Ses conclusions sont semblables à celles de l'affaire 78-63; de même les griefs qu'il invoque recoupent dans une large mesure ceux de l'affaire 78-63.
Notre examen de l'affaire peut donc être relativement court. Nous ne nous prononcerons de façon détaillée que sur les points où des différences apparaissent.
I. Cela signifie que :
1o La recevabilité des conclusions ne donne lieu à aucune objection, notamment si on considère que la demande d'annulation de la procédure d'intégration n'est qu'une partie non indépendante des conclusions tendant à l'annulation de l'avis de la commission d'intégration ou, mieux, une motivation de ces conclusions.
2o Il n'y a pas violation de l'article 110 du statut du personnel, parce que cette règle ne s'applique qu'aux mesures générales d'exécution et non pas à celles du chapitre intitulé «dispositions transitoires», qui ne sont applicables qu'une seule fois.
3o Il n'y a pas violation de l'article 5 du statut du personnel, parce que la description des emplois est sans rapport avec les buts de la procédure d'intégration.
4o Le caractère subjectif de l'appréciation de la manière de servir, telle qu'elle est faite dans le rapport du supérieur, tient au système de l'article 102. Il n'était pas indispensable de fixer préalablement des critères uniformes d'appréciation ni d'indiquer des faits dans le rapport, parce qu'en fin de compte, c'est une instance unique qui devait statuer sur tous les rapports, ce qui pouvait permettre de réaliser une moyenne entre des appréciations plus ou moins sévères et parce qu'il était
possible devant cette instance de discuter les faits en détail.

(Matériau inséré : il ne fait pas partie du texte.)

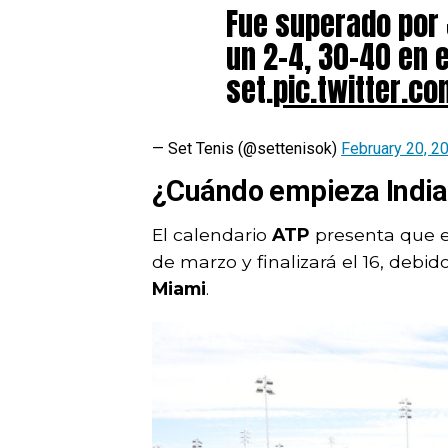
Fue superado por 
un 2-4, 30-40 en e
set.
pic.twitter.c
— Set Tenis (@settenisok)
February 20, 2
¿Cuándo empieza India
El calendario
ATP
presenta que e
de marzo y finalizará el 16, debido
Miami
.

Compte tenu de cette circonstance, la Cour peut, à notre avis, se dispenser également dans ce procès d'examiner l'allégation selon laquelle le rapport aurait été rédigé sous l'influence d'une animosité entre le supérieur et l'agent. De fait, il est certain que la commission d'intégration a entendu d'autres fonctionnaires au sujet du requérant et qu'ensuite elle a émis un avis négatif à l'unanimité. En outre, il faut remarquer que le rapport d'appréciation, élément déterminant, s'est prononcé
dans son ensemble de façon positive sur la personne du requérant et qu'il n'a pas été établi par le chef direct du requérant mais à l'échelon au-dessus et, selon les dires de la Commission, il s'est appuyé aussi sur les appréciations d'autres supérieurs du requérant.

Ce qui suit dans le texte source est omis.